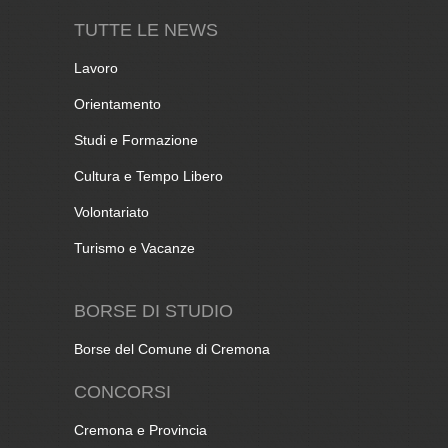
TUTTE LE NEWS
Lavoro
Orientamento
Studi e Formazione
Cultura e Tempo Libero
Volontariato
Turismo e Vacanze
BORSE DI STUDIO
Borse del Comune di Cremona
CONCORSI
Cremona e Provincia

» Work request:
An exact copy of the entries, minus the pictures, is what to return.

» The answer:
TUTTE LE NEWS
Lavoro
Orientamento
Studi e Formazione
Cultura e Tempo Libero
Volontariato
Turismo e Vacanze
BORSE DI STUDIO
Borse del Comune di Cremona
CONCORSI
Cremona e Provincia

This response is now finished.